Feature- Electrical resolver

[jcmk]

I teach electronics maintenance in the military. Students often struggle with understanding how resolvers and resolver chains function, and I struggle with finding better ways to explain them. I use the circuit sim to demonstrate many concepts, and it would be very helpful if you could include resolvers. Resolvers - Wikipedia Ideally, I would like to be able to simulate resolvers with up to 2x rotor coil, 2x sine, 2x cos, connected in a resolver chain, a slider for rotating or selecting rotation speed, and a device to convert the resolver output to either analog or digital output. There seems to be dwindling information on resolvers on the internet, most of what I find are scanned copies of coffee stained textbooks from the 80s, so while my programming skills are not up to the task of forking and implementing, I can certainly provide information on how a resolver is supposed to function.

Thank you.

[ipatrol]

Maybe this would be best implemented with a generic "electrical machine" parent class, based on the DC motor at present?

[jcmk]

Maybe this would be best implemented with a generic "electrical machine" parent class, based on the DC motor at present?

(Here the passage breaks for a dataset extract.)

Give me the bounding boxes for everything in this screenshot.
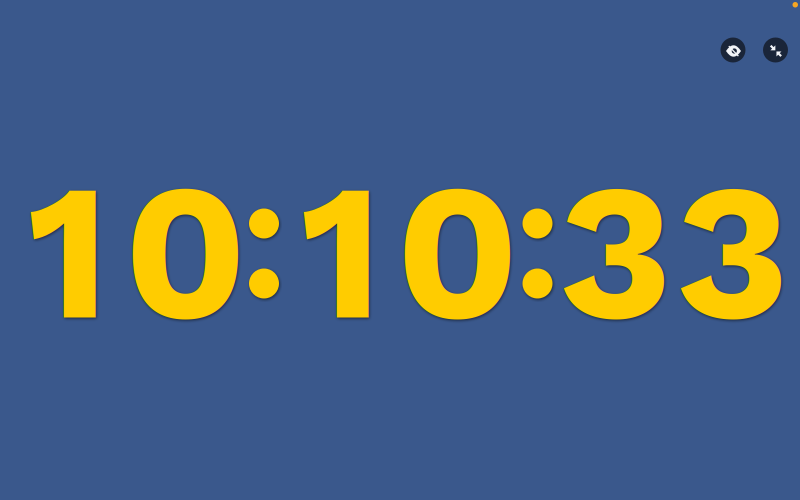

I had thought basing off the transformer class might be the way to go, but you would know better. If you were to base it off a motor, it would have to be AC. I like the idea of an electrical machine class though, as that would pave the way to synchro-servos and the such.

[TimFFischer]

I tried to implement the formulas given in the simscape model with dependent sources. This model seems to have the main ingredients for a resolver, but no coupling capacitors an so on.

Here is the full model, or here as a subcircuit. The behavior looks reasonable to me: When phi is changed, the coupling to the secondary x- and y-coils also changes in a reasonable manner. I haven't checked the simulation deeper - a verification e.g. with the matlab model might be beneficial.

@pfalstad: I'm a kind of confused, that I have to use the factor "400" in order to get the right value out of the derivative within the 6-input and 7-input VCVS. Using "timestep" seems more obvious to me, but does not work... I copied this from the simulation of the variable inductor. Is there a reason for this value?

[pfalstad]

You shouldn't need that... I just tried creating a VCVS that outputs the dadt of i_p (which is a 100khz sine wave of amplitude 199uV) and I got a 125V sine wave as expected (199uV 100k 2pi), so I think the derivatives are being calculated correctly.

The 400 in the variable inductor is just a scaling factor to make the inductance larger (since the input current b is pretty small).

[TimFFischer]

Shame on me... of course, it's not necessary 🤦 (Un)luckily the non-differential terms were so small, that the output looked right. The correct output is for small resistor values therefore not far away from the upper solution.

So, I corrected the model: Here is the corrected one, and this is the corrected subcircuit...

[jcmk]

Thank you both for the quick action on this. I've only briefly experimented with it over coffee this morning, but the modelling looks correct. Where it gets more complicated though is in resolver chains. The output of one resolver becomes the input to another resolver, and the final output can then be decoded to calculate the difference between to two angles.

I missed the update where you added the controlled sources, which is a phenomenal feature. I thought the resolvers would have to be hard coded in, but even for resolver chains, it appears it can be done entirely using controlled sources. Awesome.

As an example of a resolver chain, say you have a steering wheel that isn't connected to the steering arm, but instead have a resolver on the steering wheel and a resolver and actuator on the steering arm. If the steering arm has the same angle as the wheel, the resolver has no output and the actuator is not told to move. If the steering wheel is turned, now the angles do not match, and the actuator will be driven until the angles are identical. Aside from the device that decodes the resolver output and drives the actuator, nothing is "calculating" that angle differential. It is produced purely electromagnetically.

I'll do a quick sketch to demonstrate that. It's near impossible to find information on resolver chains online.

Let me know if I should post it as a separate issue, but it would be really nice to have a "gauge" output. Something that I could map to voltages or phase differential and display as a gauge instead of just a number. In this application, it would be used to show the rotor angle the phi is representing.